LANCASTER, Calif. - Partners in crime took on wedlock before lockup.
Prisoners Sarah Frakes, 23, and Robert Wilson, 35, recited wedding vows Wednesday in a courtroom ceremony officiated by Judge Steven Ogden, who put them behind bars for identity theft.
The judge allowed the couple to tie the knot just before he sentenced the groom to two years in state prison. Hours earlier, Ogden sentenced the bride to a year in County Jail.
Following wedding tradition, the bride wore something borrowed (the jailer's chains on her wrists) and something blue (her jail uniform). The groom wore an orange inmate jumpsuit.
When Ogden asked Wilson if he would take Frakes as his wife, Wilson said, ''Without a doubt.'' The groom wasn't allowed to kiss the bride.
''Just before (they got in trouble), they realized they liked each other. Then they went off with each other ... partners in crime,'' the bride's mother, Karen Simpson, said.
Inmates have been known to marry, although it was the first time Ogden had married two inmates.

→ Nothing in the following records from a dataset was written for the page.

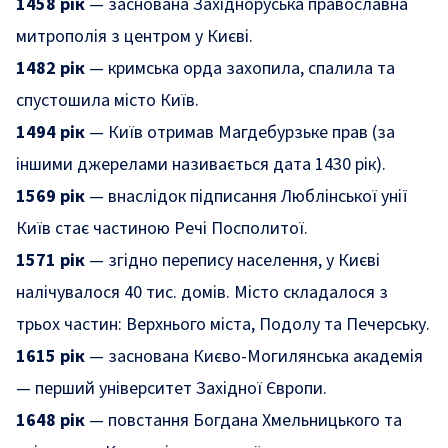
1458 рік
— заснована Західноруська православна
митрополія з центром у Києві.
1482 рік
— кримська орда захопила, спалила та
спустошила місто Київ.
1494 рік
— Київ отримав Магдебурзьке прав (за
іншими джерелами називається дата 1430 рік).
1569 рік
— внаслідок підписання Люблінської унії
Київ стає частиною Речі Посполитої.
1571 рік
— згідно перепису населення, у Києві
налічувалося 40 тис. домів. Місто складалося з
трьох частин: Верхнього міста, Подолу та Печерську.
1615 рік
— заснована Києво-Могилянська академія
— перший університет Західної Європи.
1648 рік
— повстання Богдана Хмельницького та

''I never marry people who are going to prison, but this was one exception. I've known Wilson for 15 years,'' Ogden said, adding that he's sent Wilson to prison before. Wilson asked Ogden to preside over the wedding.
Simpson said Wilson began writing bad checks and Frakes obtained a false Department of Motor Vehicles identification to cash the checks. The couple pleaded guilty.